_Data for the task_
╭──

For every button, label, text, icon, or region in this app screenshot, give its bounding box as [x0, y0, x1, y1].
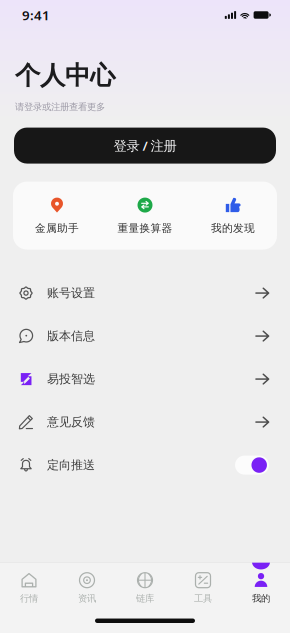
staticText: 链库 [136, 593, 154, 604]
button[interactable]: 账号设置 [0, 272, 290, 315]
staticText: 我的 [252, 593, 270, 604]
staticText: 定向推送 [47, 458, 95, 472]
staticText: 易投智选 [47, 372, 95, 386]
button[interactable]: 我的 [232, 563, 290, 608]
staticText: 登录 / 注册 [114, 137, 176, 154]
button[interactable]: 登录 / 注册 [14, 128, 276, 164]
button[interactable]: 行情 [0, 563, 58, 608]
staticText: 9:41 [22, 6, 50, 24]
staticText: 请登录或注册查看更多 [15, 101, 105, 113]
staticText: 行情 [20, 593, 38, 604]
button[interactable]: 我的发现 [189, 182, 277, 250]
button[interactable]: 工具 [174, 563, 232, 608]
staticText: 资讯 [78, 593, 96, 604]
button[interactable]: 易投智选 [0, 358, 290, 401]
staticText: 版本信息 [47, 329, 95, 343]
staticText: 账号设置 [47, 286, 95, 300]
staticText: 我的发现 [211, 222, 255, 235]
staticText: 意见反馈 [47, 415, 95, 429]
button[interactable]: 资讯 [58, 563, 116, 608]
button[interactable]: 链库 [116, 563, 174, 608]
button[interactable]: 定向推送 [0, 444, 290, 487]
staticText: 重量换算器 [118, 222, 172, 235]
button[interactable]: 意见反馈 [0, 401, 290, 444]
button[interactable]: 重量换算器 [101, 182, 189, 250]
button[interactable]: 版本信息 [0, 315, 290, 358]
button[interactable]: 金属助手 [13, 182, 101, 250]
staticText: 金属助手 [35, 222, 79, 235]
staticText: 个人中心 [15, 60, 115, 91]
staticText: 工具 [194, 593, 212, 604]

╰──

_Work instruction_
Where a line in the records above contains the string "意见反馈", copy that line.

_Task result_
staticText: 意见反馈 [47, 415, 95, 429]
button[interactable]: 意见反馈 [0, 401, 290, 444]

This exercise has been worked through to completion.